Impact of systemd on CFEngine (and configuration management tools in general)

384 views
Skip to first unread message

Marco Marongiu

unread,
Jan 17, 2015, 10:28:56 AM1/17/15
to help-c...@googlegroups.com
Hi there

I'd appreciate your opinions on the following, as I'm sure this will
have an impact on many of us pretty soon.

My Christmastime readings about systemd and a recent message to this
list from Bryan Burke (see below) seem to suggest that CFEngine
practitioners will have to develop a best practice pretty quick
regarding service management. And not only us: all of the people
managing services using Puppet, Chef, Salt or whatever may be impacted.

One of the features of systemd is that forked processes can't escape
their parent in no way. The moment you kill the parent, you kill the
children, too, and there is no way out of this.

Bryan attempt to have CFEngine upgrade itself on a systemd-bound OS seem
to suggest exactly that: the new package installs, the post-installation
scripts request a service restart and boom! The whole thing is killed,
leaving the upgrade half-way done.

This suggests a few things to me.

The more important one is: on systemd-bound OSs we should get into the
habit of asking systemd to start/stop services and let go the (now) bad
habit of restarting a service by running it's script from init.d
directly. If not, that process may result as a child of CFEngine, and
should CFEngine stop for any reason, part of the system will go down
with it.

The second one is: on such systems we should maybe delegate the upgrade
of CFEngine to atd (like launching "at now+1min
/usr/local/sbin/upgrade-cfengine" for example) or to anything that
doesn't kill the process that upgrades CFEngine

Finally: all this should kept in mind when writing the pre/post
installation scripts in the CFEngine packages for systemd-bound OSs.

I look forward to your considerations

Ciao
-- bronto


-------- Forwarded Message --------
Subject: Re: [help-cfengine] CFEngine update
Date: Sat, 17 Jan 2015 01:09:07 -0500
From: Bryan Burke <bbur...@gmail.com>
To: help-cfengine <help-c...@googlegroups.com>



>
> I find doing the update via cfengine is a kinda tricky. If something
> goes wrong your node could be left stranded. We have adopted a stance
> that upgrades to CFEngine should be handled by an external tool due to
> the snake eating it's tail scenario.

Indeed, to give some specifics, I’d like to update cfengine via
cfengine, but I’ve recently run into the problem where cfengine trying
to update itself present problems.

I *think* what is happening in my case is that, when cfengine
successfully updates it’s RPM (these are RHEL7 systems), part of the
postinstall/update script attempts to issue the command “service
cfengine3 restart”, which gets redirected to “systemctl restart
cfengine3”. However, because of cgroup-type management of processes and
their children, this ends up sending a SIGTERM to the running cf-agent,
the yum command, or both. Whatever the exact actions are, I get left in
a state where both the old and new versions of cfengine-community are
installed. Running ‘yum-complete-transaction’ finishes/fixed the
process, but obviously this is not ideal.

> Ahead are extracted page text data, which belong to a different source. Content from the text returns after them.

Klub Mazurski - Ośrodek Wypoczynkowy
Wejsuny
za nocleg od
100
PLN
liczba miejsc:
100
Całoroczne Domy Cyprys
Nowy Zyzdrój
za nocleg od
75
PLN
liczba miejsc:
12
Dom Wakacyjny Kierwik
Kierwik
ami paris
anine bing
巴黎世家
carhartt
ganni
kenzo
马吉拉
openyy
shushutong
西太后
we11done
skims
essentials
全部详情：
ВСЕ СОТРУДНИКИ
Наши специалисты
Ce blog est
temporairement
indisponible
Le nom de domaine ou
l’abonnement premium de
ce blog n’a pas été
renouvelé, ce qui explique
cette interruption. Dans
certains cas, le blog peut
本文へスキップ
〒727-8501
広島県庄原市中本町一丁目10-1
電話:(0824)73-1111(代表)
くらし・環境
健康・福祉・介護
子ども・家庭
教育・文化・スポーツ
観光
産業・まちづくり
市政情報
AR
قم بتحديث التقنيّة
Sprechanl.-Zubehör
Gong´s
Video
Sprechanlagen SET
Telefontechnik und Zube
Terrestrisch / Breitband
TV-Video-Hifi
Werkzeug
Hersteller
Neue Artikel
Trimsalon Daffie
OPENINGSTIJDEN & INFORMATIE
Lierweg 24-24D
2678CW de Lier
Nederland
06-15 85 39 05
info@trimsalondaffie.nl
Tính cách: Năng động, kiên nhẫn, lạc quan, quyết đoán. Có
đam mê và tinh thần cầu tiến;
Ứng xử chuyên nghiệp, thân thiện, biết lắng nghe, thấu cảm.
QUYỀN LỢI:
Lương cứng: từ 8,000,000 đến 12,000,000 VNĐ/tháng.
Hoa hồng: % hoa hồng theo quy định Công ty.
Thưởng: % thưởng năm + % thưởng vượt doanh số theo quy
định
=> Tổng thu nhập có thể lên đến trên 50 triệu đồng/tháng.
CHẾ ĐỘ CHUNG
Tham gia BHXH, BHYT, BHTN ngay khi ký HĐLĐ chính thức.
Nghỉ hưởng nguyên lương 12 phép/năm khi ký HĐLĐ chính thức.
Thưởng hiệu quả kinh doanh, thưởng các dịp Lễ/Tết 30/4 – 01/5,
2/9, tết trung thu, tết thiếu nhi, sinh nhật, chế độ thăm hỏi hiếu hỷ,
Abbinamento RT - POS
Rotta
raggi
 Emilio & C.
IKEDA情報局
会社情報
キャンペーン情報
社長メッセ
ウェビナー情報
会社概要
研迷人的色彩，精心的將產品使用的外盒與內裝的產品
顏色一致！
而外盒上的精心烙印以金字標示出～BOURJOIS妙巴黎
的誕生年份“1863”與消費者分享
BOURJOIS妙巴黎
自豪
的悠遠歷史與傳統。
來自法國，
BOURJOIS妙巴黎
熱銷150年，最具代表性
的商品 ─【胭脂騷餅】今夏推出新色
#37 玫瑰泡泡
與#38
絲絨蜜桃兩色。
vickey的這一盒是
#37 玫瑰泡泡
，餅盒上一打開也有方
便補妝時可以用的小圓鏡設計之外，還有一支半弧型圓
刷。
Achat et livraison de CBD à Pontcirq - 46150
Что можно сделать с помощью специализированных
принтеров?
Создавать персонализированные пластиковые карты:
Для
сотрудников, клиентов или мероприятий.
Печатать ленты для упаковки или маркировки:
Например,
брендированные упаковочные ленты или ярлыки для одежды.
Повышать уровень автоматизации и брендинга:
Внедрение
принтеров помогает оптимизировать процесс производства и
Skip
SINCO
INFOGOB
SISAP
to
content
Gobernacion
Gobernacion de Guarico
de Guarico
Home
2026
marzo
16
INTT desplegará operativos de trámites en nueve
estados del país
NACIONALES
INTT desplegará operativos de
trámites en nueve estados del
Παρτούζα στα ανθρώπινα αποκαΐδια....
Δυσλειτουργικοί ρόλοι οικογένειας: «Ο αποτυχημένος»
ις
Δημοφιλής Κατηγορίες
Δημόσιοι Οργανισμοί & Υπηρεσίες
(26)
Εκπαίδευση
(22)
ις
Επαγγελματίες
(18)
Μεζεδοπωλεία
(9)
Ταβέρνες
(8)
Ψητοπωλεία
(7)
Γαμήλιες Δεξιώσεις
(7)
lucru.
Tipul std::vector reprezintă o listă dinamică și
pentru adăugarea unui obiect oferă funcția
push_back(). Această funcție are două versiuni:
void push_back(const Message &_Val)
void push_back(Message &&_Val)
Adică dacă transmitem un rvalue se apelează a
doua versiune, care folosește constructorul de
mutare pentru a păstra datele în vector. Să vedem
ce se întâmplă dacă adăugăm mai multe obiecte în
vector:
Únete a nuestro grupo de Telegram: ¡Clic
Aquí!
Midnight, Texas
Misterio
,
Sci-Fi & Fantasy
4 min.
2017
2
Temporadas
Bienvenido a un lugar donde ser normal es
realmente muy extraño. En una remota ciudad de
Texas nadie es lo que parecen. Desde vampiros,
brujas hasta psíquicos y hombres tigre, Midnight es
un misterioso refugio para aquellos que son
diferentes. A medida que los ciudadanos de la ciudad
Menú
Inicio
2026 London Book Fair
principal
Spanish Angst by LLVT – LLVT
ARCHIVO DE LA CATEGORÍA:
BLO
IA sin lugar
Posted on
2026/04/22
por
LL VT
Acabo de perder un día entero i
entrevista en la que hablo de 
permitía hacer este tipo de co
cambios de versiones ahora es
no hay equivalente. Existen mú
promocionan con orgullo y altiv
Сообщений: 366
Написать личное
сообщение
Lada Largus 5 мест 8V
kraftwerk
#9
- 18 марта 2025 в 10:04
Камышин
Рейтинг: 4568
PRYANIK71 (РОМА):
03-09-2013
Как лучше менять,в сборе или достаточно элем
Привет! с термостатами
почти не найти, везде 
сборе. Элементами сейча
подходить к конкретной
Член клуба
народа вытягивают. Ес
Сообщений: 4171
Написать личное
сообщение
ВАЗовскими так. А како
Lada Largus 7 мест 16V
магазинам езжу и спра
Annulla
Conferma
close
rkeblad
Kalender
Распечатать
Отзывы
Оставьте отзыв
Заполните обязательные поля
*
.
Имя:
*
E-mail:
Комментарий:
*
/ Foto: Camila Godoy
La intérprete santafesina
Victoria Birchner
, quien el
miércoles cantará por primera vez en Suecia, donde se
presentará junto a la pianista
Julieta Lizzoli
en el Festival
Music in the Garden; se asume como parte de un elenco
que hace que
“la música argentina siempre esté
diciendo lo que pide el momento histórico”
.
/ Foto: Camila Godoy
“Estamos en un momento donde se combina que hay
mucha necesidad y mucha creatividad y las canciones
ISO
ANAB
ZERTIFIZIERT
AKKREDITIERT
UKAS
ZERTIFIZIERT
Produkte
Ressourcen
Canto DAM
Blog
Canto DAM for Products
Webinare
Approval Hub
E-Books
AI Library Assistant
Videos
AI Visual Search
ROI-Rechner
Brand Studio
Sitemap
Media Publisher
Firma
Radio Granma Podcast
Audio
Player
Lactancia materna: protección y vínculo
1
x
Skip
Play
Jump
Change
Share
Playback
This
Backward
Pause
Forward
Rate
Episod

If there is interest in trying to handle this, I could open a redmine
ticket on the issue.


Bryan

Bryan Burke

unread,
Jan 19, 2015, 10:03:03 AM1/19/15
to help-c...@googlegroups.com

>
> I'd appreciate your opinions on the following, as I'm sure this will
> have an impact on many of us pretty soon.
>
> My Christmastime readings about systemd and a recent message to this
> list from Bryan Burke (see below) seem to suggest that CFEngine
> practitioners will have to develop a best practice pretty quick
> regarding service management. And not only us: all of the people
> managing services using Puppet, Chef, Salt or whatever may be impacted.
>
> One of the features of systemd is that forked processes can't escape
> their parent in no way. The moment you kill the parent, you kill the
> children, too, and there is no way out of this.

Do you know this for certain? One of the things I wanted to try was having a process daemonize, that is, fork (once, maybe twice), and then call setsid(); I wanted to see if this could break out of the cgroup prison. I haven’t read up too much on cgroups, so I don’t know, but I feel there must be some way for a process (perhaps, only one owned by root) to declare itself independent of cgroup monitoring.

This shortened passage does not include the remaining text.